Task requirements =
Using the listing below, select the lines with the word "довжині" and copy them.

======

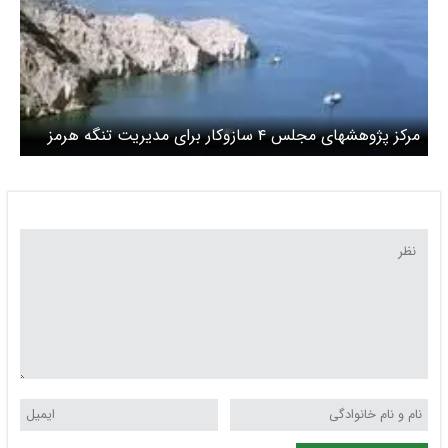
مرکز پژوهشهای مجلس ۴ سازوکار برای مدیریت تنگه هرمز
داد تا از فشار بر مذاکره‌کنندگان در مذاکرات ایران و آمریکا
بکاهد + فایل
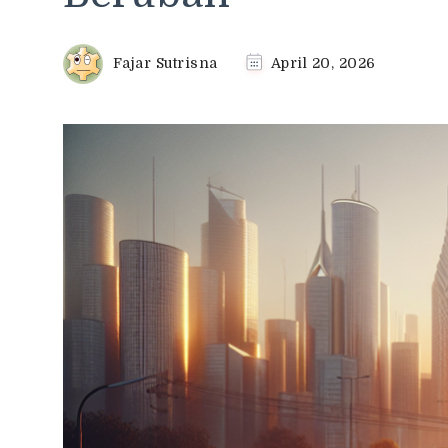
Fajar Sutrisna
April 20, 2026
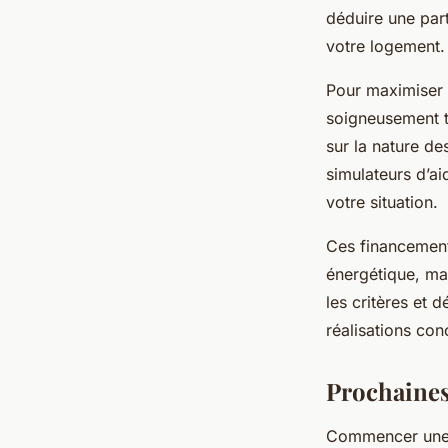
déduire une par
votre logement.
Pour maximiser v
soigneusement to
sur la nature des
simulateurs d’ai
votre situation.
Ces financement
énergétique, mai
les critères et 
réalisations con
Prochaines
Commencer une i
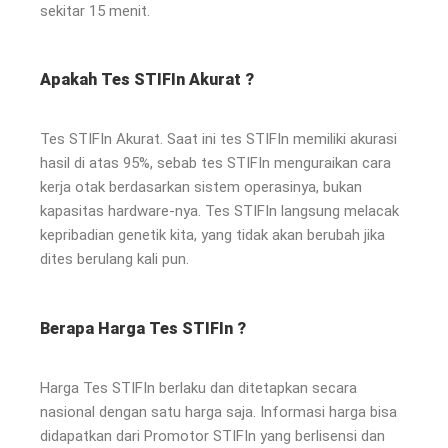
sekitar 15 menit.
Apakah Tes STIFIn Akurat ?
Tes STIFIn Akurat. Saat ini tes STIFIn memiliki akurasi
hasil di atas 95%, sebab tes STIFIn menguraikan cara
kerja otak berdasarkan sistem operasinya, bukan
kapasitas hardware-nya. Tes STIFIn langsung melacak
kepribadian genetik kita, yang tidak akan berubah jika
dites berulang kali pun.
Berapa Harga Tes STIFIn ?
Harga Tes STIFIn berlaku dan ditetapkan secara
nasional dengan satu harga saja. Informasi harga bisa
didapatkan dari Promotor STIFIn yang berlisensi dan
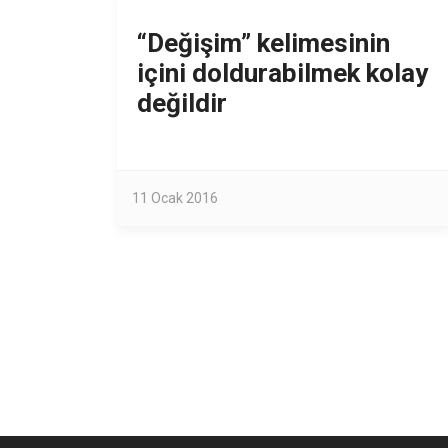
“Değişim” kelimesinin
içini doldurabilmek kolay
değildir
11 Ocak 2016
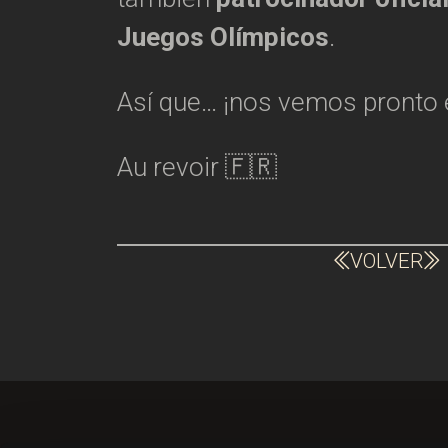
Juegos Olímpicos
.
Así que… ¡nos vemos pronto 
Au revoir 🇫🇷
VOLVER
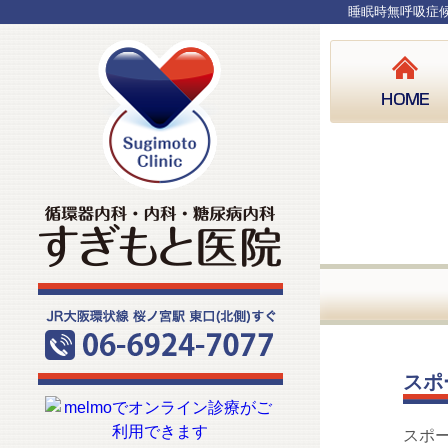
睡眠時無呼吸症候
スポ
スポ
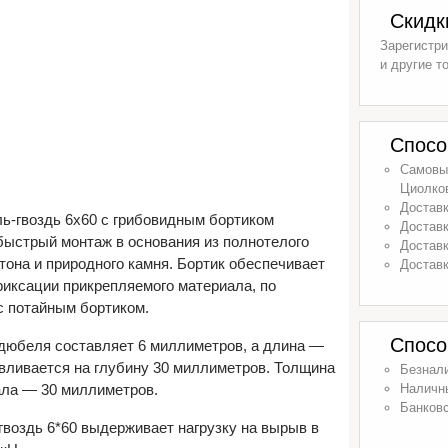
Скидк
Зарегистри
и другие т
Спосо
Самовыв
Циолков
Доставк
ь-гвоздь 6х60 с грибовидным бортиком
Доставк
быстрый монтаж в основания из полнотелого
Доставк
тона и природного камня. Бортик обеспечивает
Доставк
иксации прикрепляемого материала, по
с потайным бортиком.
Спосо
дюбеля составляет 6 миллиметров, а длина —
вливается на глубину 30 миллиметров. Толщина
Безнал
ала — 30 миллиметров.
Наличн
Банковс
воздь 6*60 выдерживает нагрузку на вырыв в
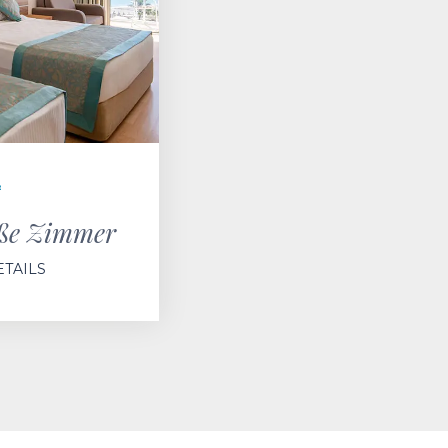
²
oße Zimmer
TAILS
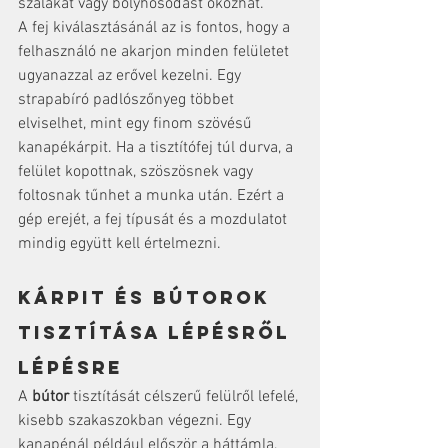
szálakat vagy bolyhosodást okozhat.
A fej kiválasztásánál az is fontos, hogy a 
felhasználó ne akarjon minden felületet 
ugyanazzal az erővel kezelni. Egy 
strapabíró padlószőnyeg többet 
elviselhet, mint egy finom szövésű 
kanapékárpit. Ha a tisztítófej túl durva, a 
felület kopottnak, szöszösnek vagy 
foltosnak tűnhet a munka után. Ezért a 
gép erejét, a fej típusát és a mozdulatot 
mindig együtt kell értelmezni.
Kárpit és bútorok 
tisztítása lépésről 
lépésre
A 
bútor
 tisztítását célszerű felülről lefelé, 
kisebb szakaszokban végezni. Egy 
kanapénál például először a háttámla, 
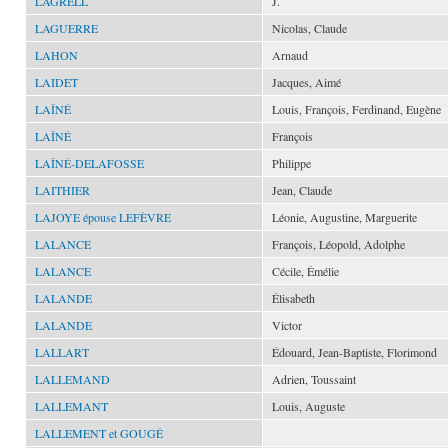
LAGRELL
J.
LAGUERRE
Nicolas, Claude
LAHON
Arnaud
LAIDET
Jacques, Aimé
LAÎNÉ
Louis, François, Ferdinand, Eugène
LAÎNÉ
François
LAÎNÉ-DELAFOSSE
Philippe
LAITHIER
Jean, Claude
LAJOYE épouse LEFÈVRE
Léonie, Augustine, Marguerite
LALANCE
François, Léopold, Adolphe
LALANCE
Cécile, Émélie
LALANDE
Élisabeth
LALANDE
Victor
LALLART
Édouard, Jean-Baptiste, Florimond
LALLEMAND
Adrien, Toussaint
LALLEMANT
Louis, Auguste
LALLEMENT et GOUGÉ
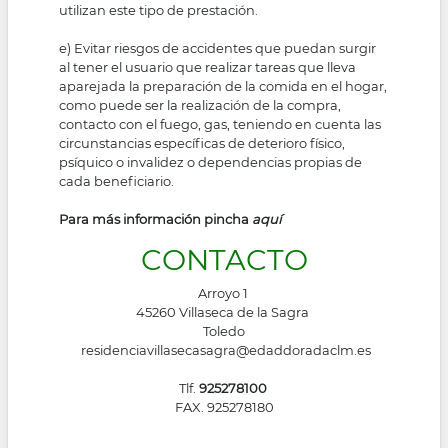
utilizan este tipo de prestación.
e) Evitar riesgos de accidentes que puedan surgir
al tener el usuario que realizar tareas que lleva
aparejada la preparación de la comida en el hogar,
como puede ser la realización de la compra,
contacto con el fuego, gas, teniendo en cuenta las
circunstancias específicas de deterioro físico,
psíquico o invalidez o dependencias propias de
cada beneficiario.
Para más información pincha
aquí
CONTACTO
Arroyo 1
45260 Villaseca de la Sagra
Toledo
residenciavillasecasagra@edaddoradaclm.es
Tlf.
925278100
FAX. 925278180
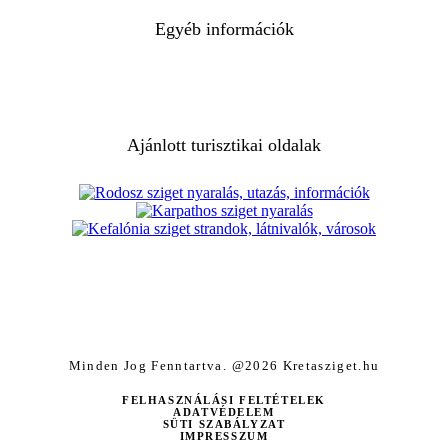
Egyéb információk
Ajánlott turisztikai oldalak
Minden Jog Fenntartva. @2026 Kretasziget.hu
FELHASZNÁLÁSI FELTÉTELEK
ADATVÉDELEM
SÜTI SZABÁLYZAT
IMPRESSZUM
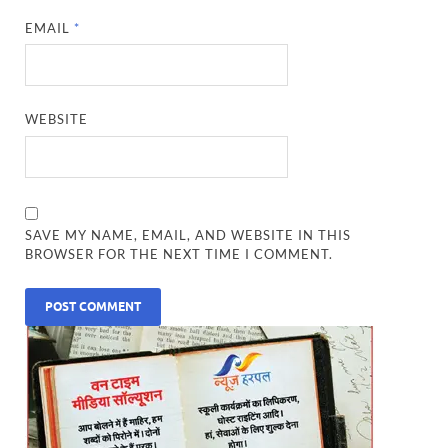
EMAIL
*
WEBSITE
SAVE MY NAME, EMAIL, AND WEBSITE IN THIS
BROWSER FOR THE NEXT TIME I COMMENT.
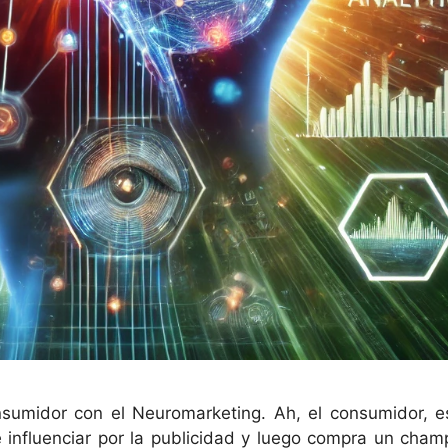
sumidor con el Neuromarketing. Ah, el consumidor, e
e influenciar por la publicidad y luego compra un cham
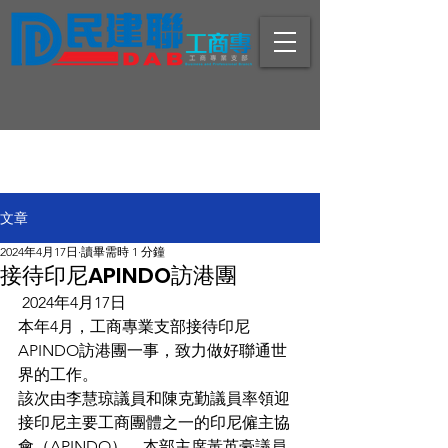
文章
2024年4月17日
讀畢需時 1 分鐘
接待印尼APINDO訪港團
2024年4月17日
本年4月，工商專業支部接待印尼
APINDO訪港團一事，致力做好聯通世
界的工作。
該次由李慧琼議員和陳克勤議員率領迎
接印尼主要工商團體之一的印尼僱主協
會（APINDO），本部主席黃英豪議員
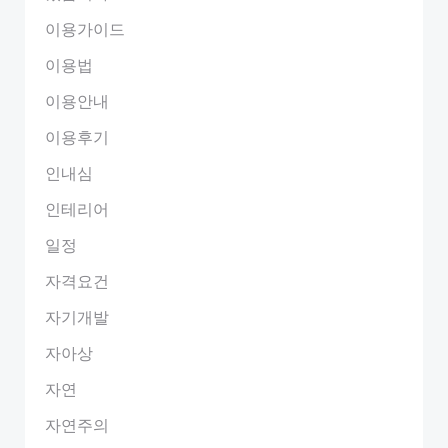
이용가이드
이용법
이용안내
이용후기
인내심
인테리어
일정
자격요건
자기개발
자아상
자연
자연주의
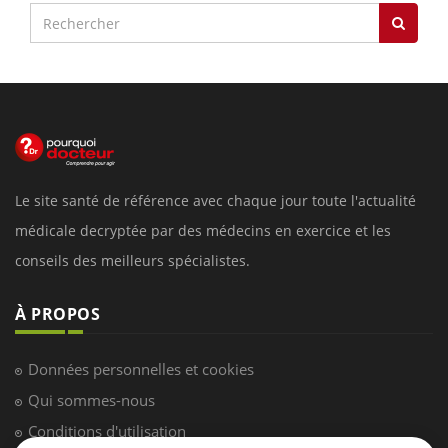
Le site santé de référence avec chaque jour toute l'actualité
médicale decryptée par des médecins en exercice et les
conseils des meilleurs spécialistes.
À PROPOS
Données personnelles et cookies
Qui sommes-nous
Conditions d'utilisation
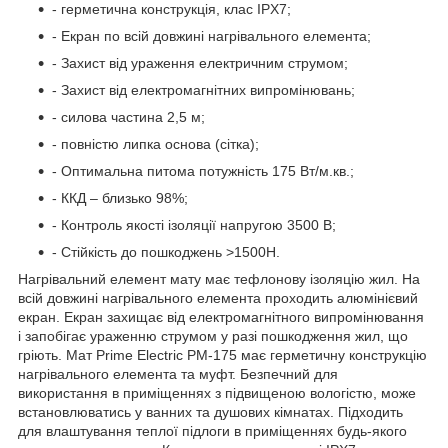
- герметична конструкція, клас IPX7;
- Екран по всій довжині нагрівального елемента;
- Захист від ураження електричним струмом;
- Захист від електромагнітних випромінювань;
- силова частина 2,5 м;
- повністю липка основа (сітка);
- Оптимальна питома потужність 175 Вт/м.кв.;
- ККД – близько 98%;
- Контроль якості ізоляції напругою 3500 В;
- Стійкість до пошкоджень >1500H.
Нагрівальний елемент мату має тефлонову ізоляцію жил. На
всій довжині нагрівального елемента проходить алюмінієвий
екран. Екран захищає від електромагнітного випромінювання
і запобігає ураженню струмом у разі пошкодження жил, що
гріють. Мат Prime Electric PM-175 має герметичну конструкцію
нагрівального елемента та муфт. Безпечний для
використання в приміщеннях з підвищеною вологістю, може
встановлюватись у ванних та душових кімнатах. Підходить
для влаштування теплої підлоги в приміщеннях будь-якого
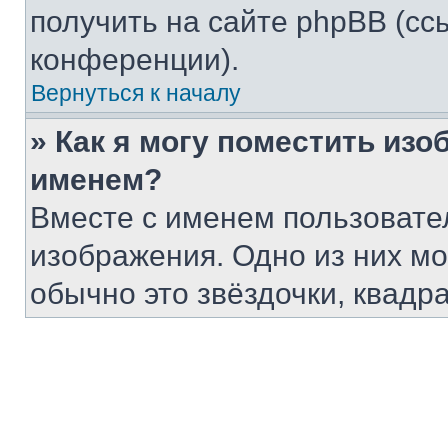
получить на сайте phpBB (сс
конференции).
Вернуться к началу
» Как я могу поместить из
именем?
Вместе с именем пользовател
изображения. Одно из них мо
обычно это звёздочки, квадр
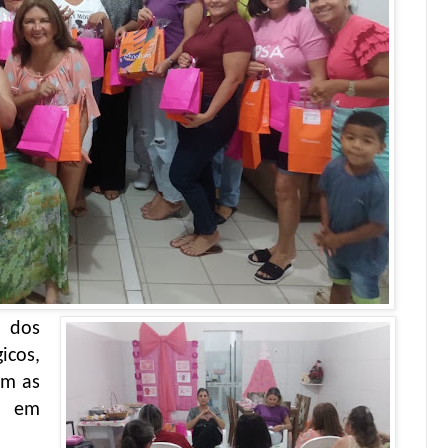
 dos
cos,
om as
 em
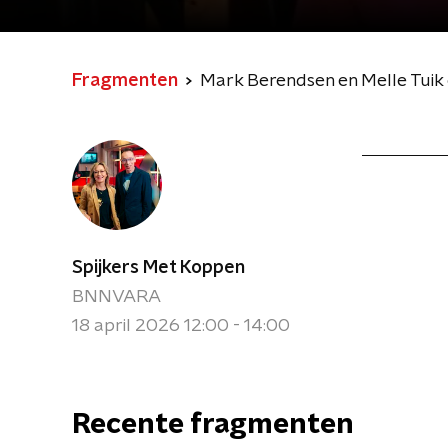
Fragmenten
Mark Berendsen en Melle Tuik 
Spijkers Met Koppen
BNNVARA
18 april 2026 12:00 - 14:00
Recente fragmenten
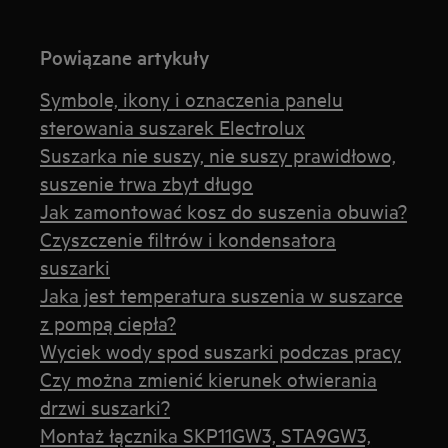
Powiązane artykuły
Symbole, ikony i oznaczenia panelu
sterowania suszarek Electrolux
Suszarka nie suszy, nie suszy prawidłowo,
suszenie trwa zbyt długo
Jak zamontować kosz do suszenia obuwia?
Czyszczenie filtrów i kondensatora
suszarki
Jaka jest temperatura suszenia w suszarce
z pompą ciepła?
Wyciek wody spod suszarki podczas pracy
Czy można zmienić kierunek otwierania
drzwi suszarki?
Montaż łącznika SKP11GW3, STA9GW3,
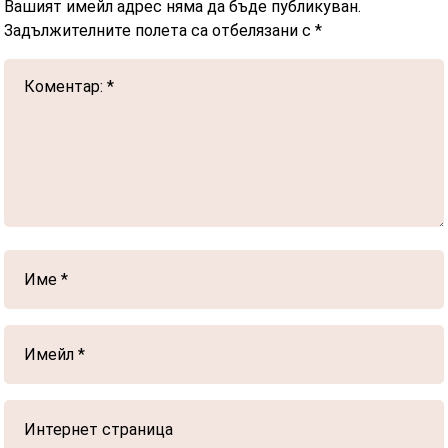
Вашият имейл адрес няма да бъде публикуван.
Задължителните полета са отбелязани с
*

======

Task response =
- Екран по всій довжині нагрівального елемента;
всій довжині нагрівального елемента проходить алюмінієвий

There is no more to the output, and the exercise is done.